Productivity Inequality
The “productivity gap” has been on the agenda of economists for some time, especially since the correlation of productivity and wages stopped its traditional parallel path. In the last few decades, new technologies increased productivity but wages did not grow in tandem.
Productivity is producing more with less: using less time, fewer inputs, less effort etc. The gap in productivity in this case is between companies or industry sectors rather than between individuals. The employees of the more productive productive companies are high skilled-educated and are paid more. Those who work for low productivity companies are low skilled- educated, and paid much less. The latter group may be working harder than ever but their pay does not reflect the higher effort. This earning impact of productivity gap is observed in all OECD countries although some manage the gap better, like Germany, where vocational training enable workers without a university degree obtain marketable skills and raise their earnings.
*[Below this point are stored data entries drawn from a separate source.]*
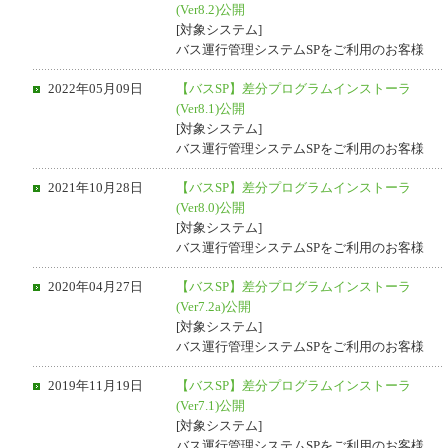
(Ver8.2)公開
[対象システム]
バス運行管理システムSPをご利用のお客様
2022年05月09日
【バスSP】差分プログラムインストーラ
(Ver8.1)公開
[対象システム]
バス運行管理システムSPをご利用のお客様
2021年10月28日
【バスSP】差分プログラムインストーラ
(Ver8.0)公開
[対象システム]
バス運行管理システムSPをご利用のお客様
2020年04月27日
【バスSP】差分プログラムインストーラ
(Ver7.2a)公開
[対象システム]
バス運行管理システムSPをご利用のお客様
2019年11月19日
【バスSP】差分プログラムインストーラ
(Ver7.1)公開
[対象システム]
バス運行管理システムSPをご利用のお客様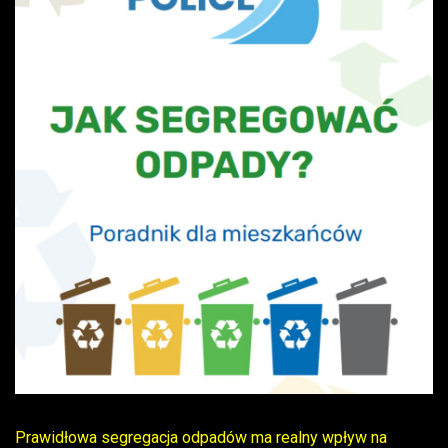
Prawidłowa segregacja odpadów ma realny wpływ na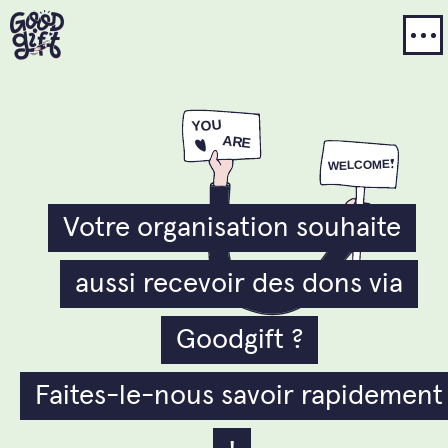
Votre organisation souhaite
aussi recevoir des dons via
Goodgift ?
Faites-le-nous savoir rapidement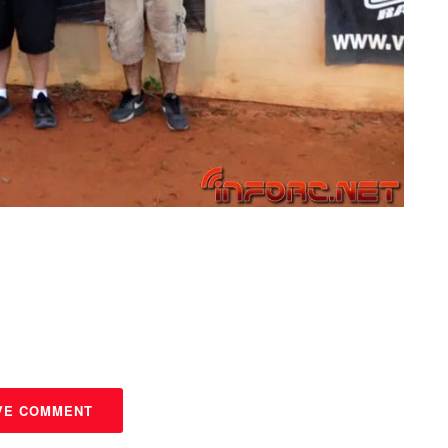
VE COMMENT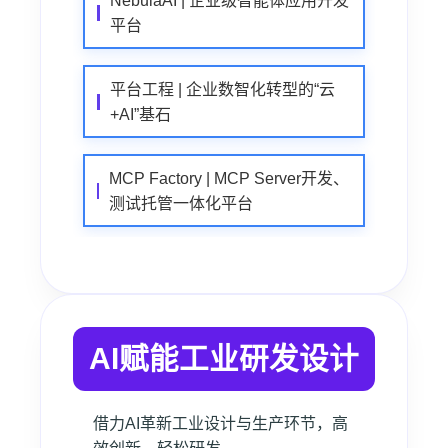
NebulaAI | 企业级智能体应用开发
平台
平台工程 | 企业数智化转型的“云
+AI”基石
MCP Factory | MCP Server开发、
测试托管一体化平台
AI赋能工业研发设计
借力AI革新工业设计与生产环节，高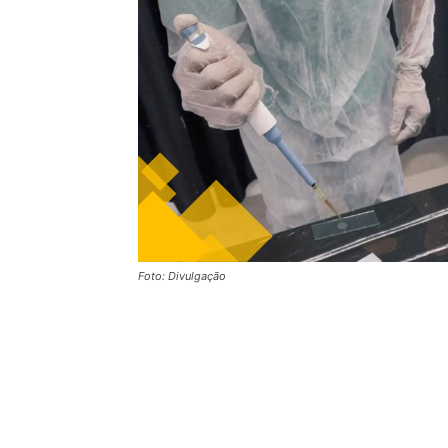
Foto: Divulgação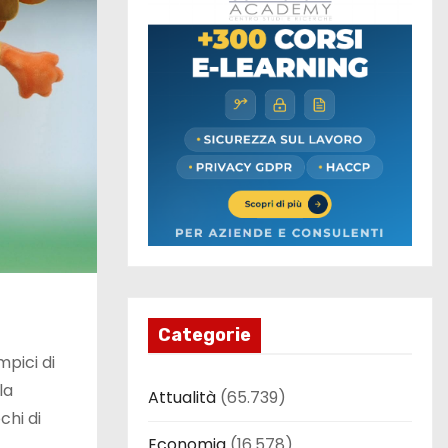
Categorie
pici di
la
Attualità
(65.739)
chi di
Economia
(16.578)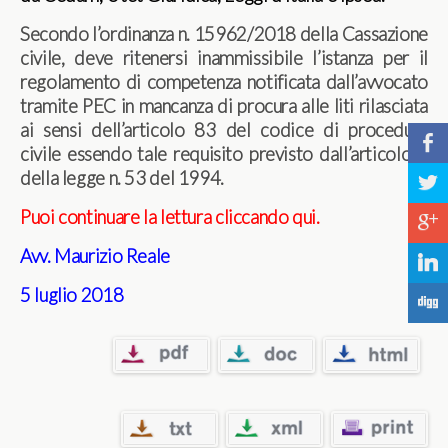
Secondo l’ordinanza n. 15962/2018 della Cassazione
civile, deve ritenersi inammissibile l’istanza per il
regolamento di competenza notificata dall’avvocato
tramite PEC in mancanza di procura alle liti rilasciata
ai sensi dell’articolo 83 del codice di procedura
b
civile essendo tale requisito previsto dall’articolo 1
della legge n. 53 del 1994.
a
Puoi continuare la lettura cliccando qui.
c
Avv. Maurizio Reale
j
5 luglio 2018
F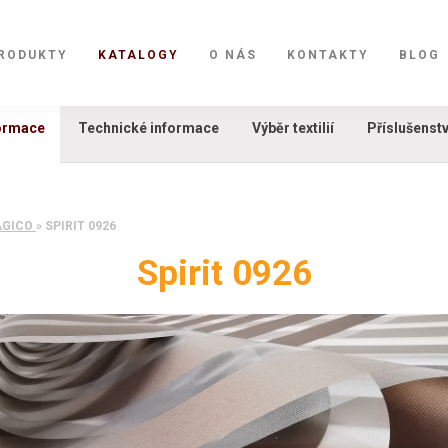
RODUKTY
KATALOGY
O NÁS
KONTAKTY
BLOG
formace
Technické informace
Výběr textilií
Příslušenstv
AGICO
»
SPIRIT 0926
Spirit 0926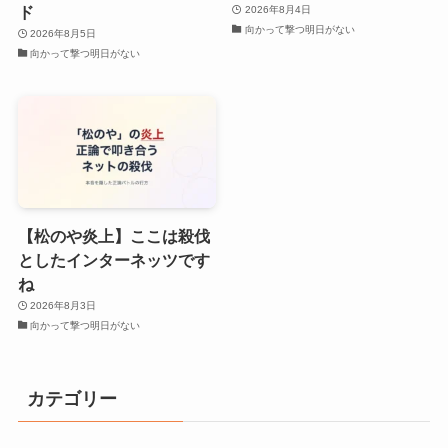
ド
2026年8月4日
向かって撃つ明日がない
2026年8月5日
向かって撃つ明日がない
【松のや炎上】ここは殺伐
としたインターネッツです
ね
2026年8月3日
向かって撃つ明日がない
カテゴリー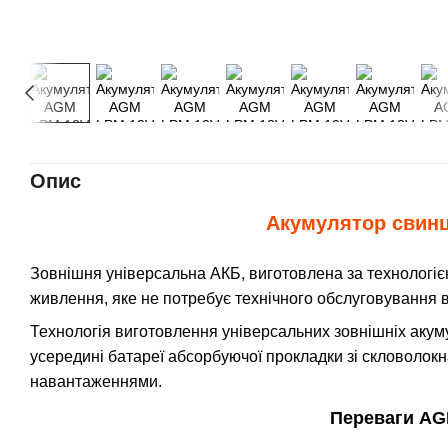
Опис
Акумулятор свин
Зовнішня універсальна АКБ, виготовлена за технологі
живлення, яке не потребує технічного обслуговування в 
Технологія виготовлення універсальних зовнішніх акум
усередині батареї абсорбуючої прокладки зі скловолок
навантаженнями.
Переваги AG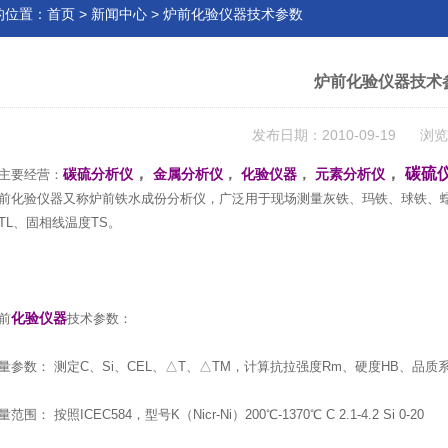
的位置：
首页
>
新闻中心
> 炉前化验仪器技术参数
炉前化验仪器技术
发布日期：2010-09-19 浏览
，
，
碳硫
主要经营：
碳硫分析仪
金属分析仪
，
化验仪器
，
元素分析仪
验仪器又称炉前铁水成份分析仪，广泛用于现场测量灰铁、玛铁、球铁、蠕
TL、固相线温度TS。
前
化验仪器
技术参数：
数： 测定C、Si、CEL、△T、△TM，计算抗拉强度Rm、硬度HB、品质系
： 按照ICEC584，型号K（Nicr-Ni）200℃-1370℃ C 2.1-4.2 Si 0-20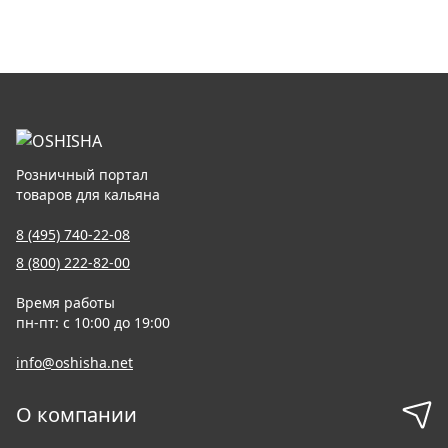
Розничный портал
товаров для кальяна
8 (495) 740-22-08
8 (800) 222-82-00
Время работы
пн-пт: с 10:00 до 19:00
info@oshisha.net
О компании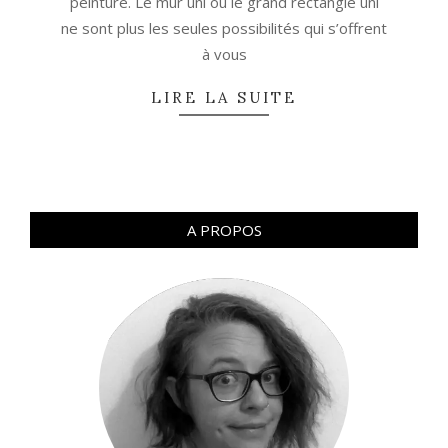
peinture. Le mur uni ou le grand rectangle uni
ne sont plus les seules possibilités qui s’offrent
à vous
LIRE LA SUITE
A PROPOS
Technological advances favor the high skilled who in turn generate further technological advances: a circular pattern. In the meantime the gap between them and the low-skilled workers gets wider with significant social and political ramifications. Many lower skilled workers in the heartland of the US, who were previously middle class have been losing out and veering toward political choices favoring protectionism, nationalism, even authoritarianism. These trends pose significant threats to the constructs of “rule of law” and “democracy” that underline modern societies.
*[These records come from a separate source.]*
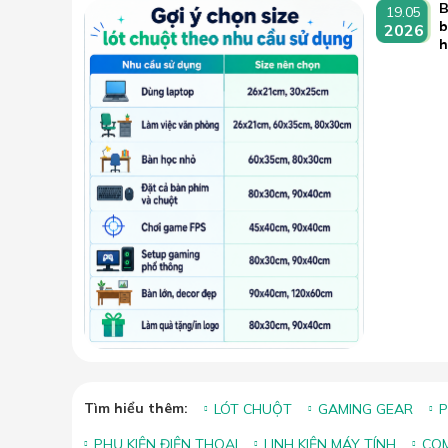
B
19.05
b
2026
Tìm hiểu thêm:
LÓT CHUỘT
GAMING GEAR
P
PHỤ KIỆN ĐIỆN THOẠI
LINH KIỆN MÁY TÍNH
COM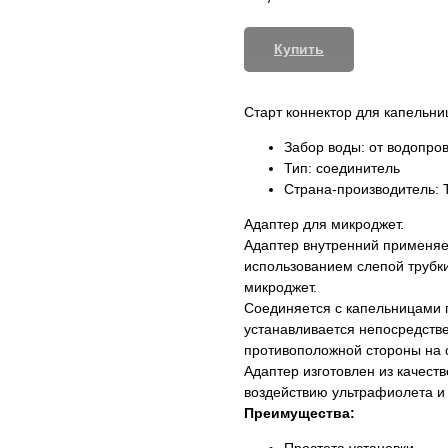
Купить
Старт коннектор для капельни
Забор воды: от водопров
Тип: соединитель
Страна-производитель: 
Адаптер для микроджет.
Адаптер внутренний применяет
использованием слепой трубк
микроджет.
Соединяется с капельницами 
устанавливается непосредстве
противоположной стороны на 
Адаптер изготовлен из качеств
воздействию ультрафиолета и
Преимущества: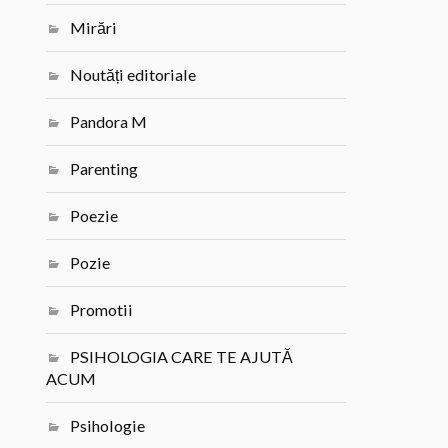
Mirări
Noutăți editoriale
Pandora M
Parenting
Poezie
Pozie
Promotii
PSIHOLOGIA CARE TE AJUTĂ
ACUM
Psihologie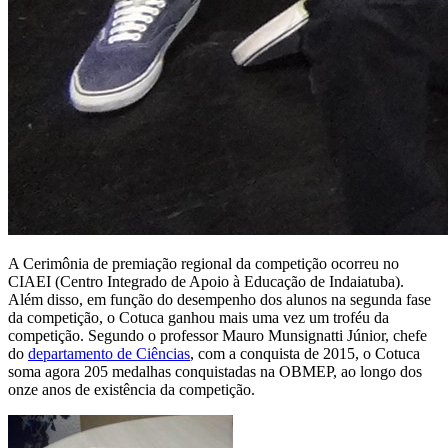
A Cerimônia de premiação regional da competição ocorreu no
CIAEI (Centro Integrado de Apoio à Educação de Indaiatuba).
Além disso, em função do desempenho dos alunos na segunda fase
da competição, o Cotuca ganhou mais uma vez um troféu da
competição. Segundo o professor Mauro Munsignatti Júnior, chefe
do
departamento de Ciências
, com a conquista de 2015, o Cotuca
soma agora 205 medalhas conquistadas na OBMEP, ao longo dos
onze anos de existência da competição.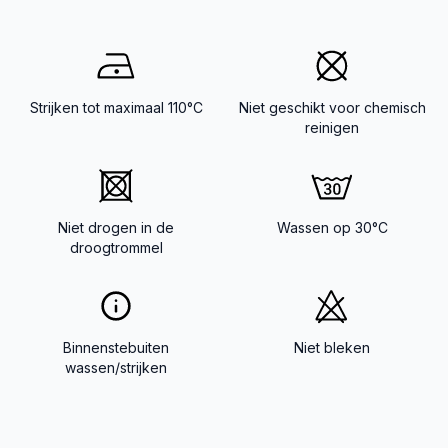
Strijken tot maximaal 110°C
Niet geschikt voor chemisch
reinigen
Niet drogen in de
Wassen op 30°C
droogtrommel
Binnenstebuiten
Niet bleken
wassen/strijken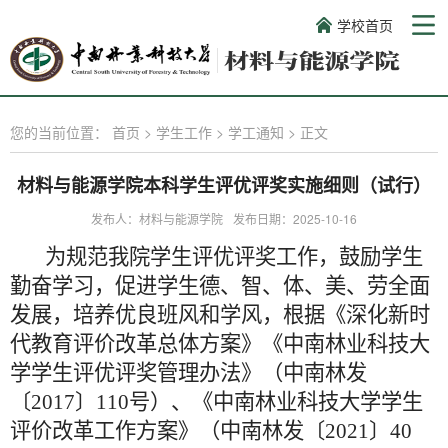
学校首页
您的当前位置：
首页
>
学生工作
>
学工通知
>
正文
材料与能源学院本科学生评优评奖实施细则（试行）
发布人：材料与能源学院
发布日期：2025-10-16
为规范我院学生评优评奖工作，鼓励学生
勤奋学习，促进学生德、智、体、美、劳全面
发展，培养优良班风和学风，根据《深化新时
代教育评价改革总体方案》《中南林业科技大
学学生评优评奖管理办法》（中南林发
〔
2017〕110号）、《中南林业科技大学学生
评价改革工作方案》（中南林发〔2021〕40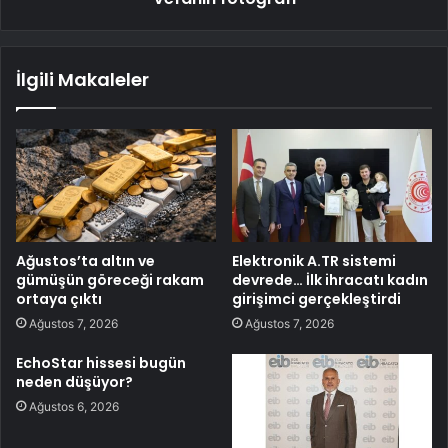
İlgili Makaleler
Ağustos’ta altın ve
Elektronik A.TR sistemi
gümüşün göreceği rakam
devrede… İlk ihracatı kadın
ortaya çıktı
girişimci gerçekleştirdi
Ağustos 7, 2026
Ağustos 7, 2026
EchoStar hissesi bugün
neden düşüyor?
Ağustos 6, 2026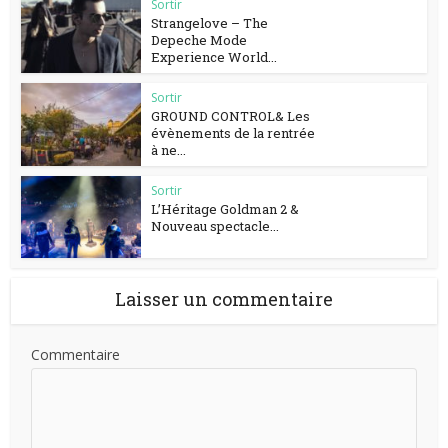
Sortir
Strangelove – The
Depeche Mode
Experience World...
Sortir
GROUND CONTROL& Les
évènements de la rentrée
à ne...
Sortir
L’Héritage Goldman 2 &
Nouveau spectacle...
Laisser un commentaire
Commentaire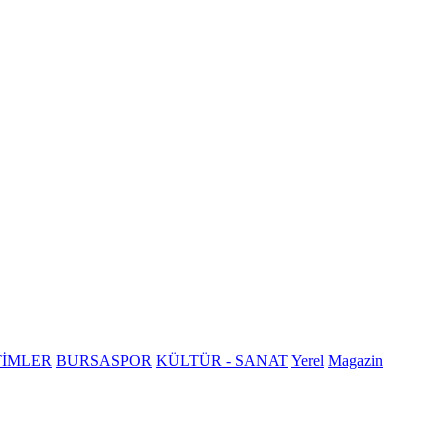
TİMLER
BURSASPOR
KÜLTÜR - SANAT
Yerel
Magazin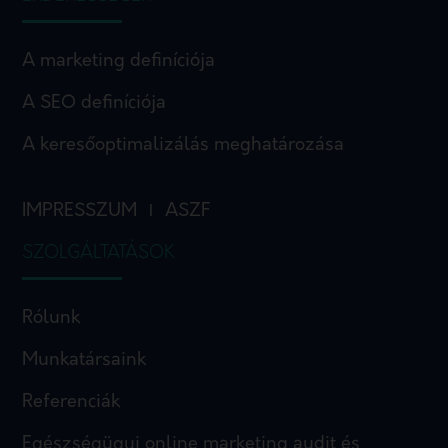
A marketing definíciója
A SEO definíciója
A keresőoptimalizálás meghatározása
IMPRESSZUM
ASZF
I
SZOLGÁLTATÁSOK
Rólunk
Munkatársaink
Referenciák
Egészségügyi online marketing audit és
Those who study the widening productivity gap suggest strong(er) policies to close the education and skills gap especially in light of the technological unemployment from automation in sectors that traditionally employ the low skilled less educated workers. Education and training are also emphasized by students and observers of how society and economy are affected by automation and other exponential technologies. However, as I noted in another piece on this website, it is easy to suggest more education and training as the solution but difficult to make it happen. It takes time, money and supportive policies which are scarce especially in those countries where higher education is expensive. Research shows that an American family with a child born in 2020 may expect to spend over $400,000 for a four year private college and about half that for a public university. This growing cost makes higher education practically unaffordable for children of the low skilled less educated workforce both in the US and around the world expect in those countries that make education and vocational training accessible even free. Productivity is like motherhood and apple pie: everyone wants it. But can we make it work for all instead of the few?